Unzeitgemäße Untersuchungen: Möglichkeiten und Grenzen der (historischen) Rezeptionsanalyse
Helmut Kortes Standardwerk zur systematischen Filmanalyse ist in einer erweiterten Auflage erschienen
Von Tobias Kurwinkel
Besprochene Bücher / LiteraturhinweiseHelmut Kortes „Einführung in die Systematische Filmanalyse“ gehört in die Reihe der Einführungswerke zur Filmanalyse und findet ihren Platz zwischen den Büchern von Werner Faulstich und Thomas Kuchenbuch, um zwei klassische Vertreter dieser Buchreihe ohne Reihentitel zu nennen. Das Buch des Göttinger Emeritus für interdisziplinäre Medienwissenschaft liegt nun in einer vierten, neu überarbeiteten und erweiterten Auflage vor. Grund genug sich zu fragen, was die Neuauflage dieses ‚Einzeltitels‘ rechtfertigt und worin die Erweiterungen liegen.

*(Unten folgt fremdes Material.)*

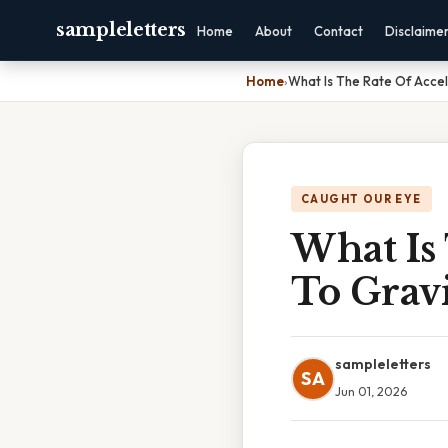
sampleletters
Home
About
Contact
Disclaime
Home
›
What Is The Rate Of Accel
CAUGHT OUR EYE
What Is
To Grav
sampleletters
SA
Jun 01, 2026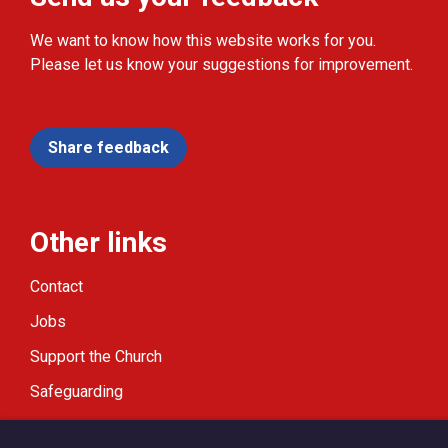
We want to know how this website works for you.
Please let us know your suggestions for improvement.
Share feedback
Other links
Contact
Jobs
Support the Church
Safeguarding
Modern Slavery Statement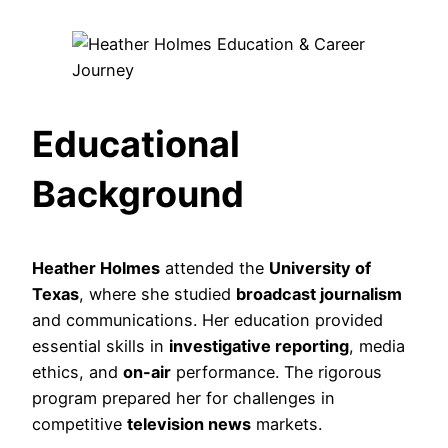
Educational
Background
Heather Holmes
attended the
University of
Texas
, where she studied
broadcast journalism
and communications. Her education provided
essential skills in
investigative reporting
, media
ethics, and
on-air
performance. The rigorous
program prepared her for challenges in
competitive
television news
markets.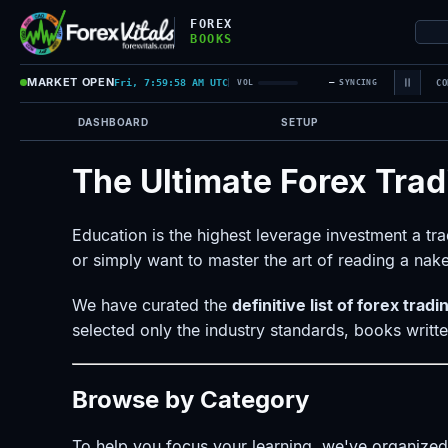
FOREX
BOOKS
MARKET OPEN
Fri, 7:59:58 AM UTC
—
VOL
SYNCING
CO
DASHBOARD
SETUP
The Ultimate Forex Trad
Education is the highest leverage investment a t
or simply want to master the art of reading a nake
We have curated the
definitive list of forex trad
selected only the industry standards, books writ
Browse by Category
To help you focus your learning, we've organized o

Kortes Standardwerk zur Filmanalyse unterscheidet sich von den anderen Klassikern vor allem in der Nutzung von quantifizierbaren Verfahren und darauf aufbauenden grafischen Darstellungsweisen für die filmimmanente Analyse. Ausgangspunkt ist dabei immer die Transkription, die formal-inhaltliche Protokollierung des filmischen Ablaufs, um am Ende einen „präzisen und überprüfbaren Interpretationsrahmen für die qualitative Gesamtanalyse zu erhalten“.
Dieser methodische Analyseansatz unterscheidet sich von denen der Filmkritik und „primär literarischen Filminterpretationen“ insofern, da er die Simultaneität verschiedener Faktoren während des „ganzheitlichen Wahrnehmungsvorgangs“ der Filmbetrachtung in ein „überschaubares Nacheinander“ auflöst und in weiteren Schritten das Zusammenspiel der einzelnen Elemente untersucht.
Eingebettet ist diese „Objektivierung des eigenen Filmerlebnisses“ im „Spannungsverhältnis von historisch-gesellschaftlichen Einflüssen und den realen Rezeptionen“.
Abgesehen von der Filmrealität, welche die Ermittlung aller am Film selbst feststellbaren Daten, Informationen und Aussagen meint, geht Helmut Kortes Systematische Filmanalyse von drei weiteren Dimensionen aus: Der Bedingungs-, Bezugs- und Wirkungsrealität. Die Berücksichtigung aller vier Dimensionen oder Untersuchungsbereiche hängt, wie Korte betont, von der Fragestellung sowie dem Untersuchungsgegenstand ab.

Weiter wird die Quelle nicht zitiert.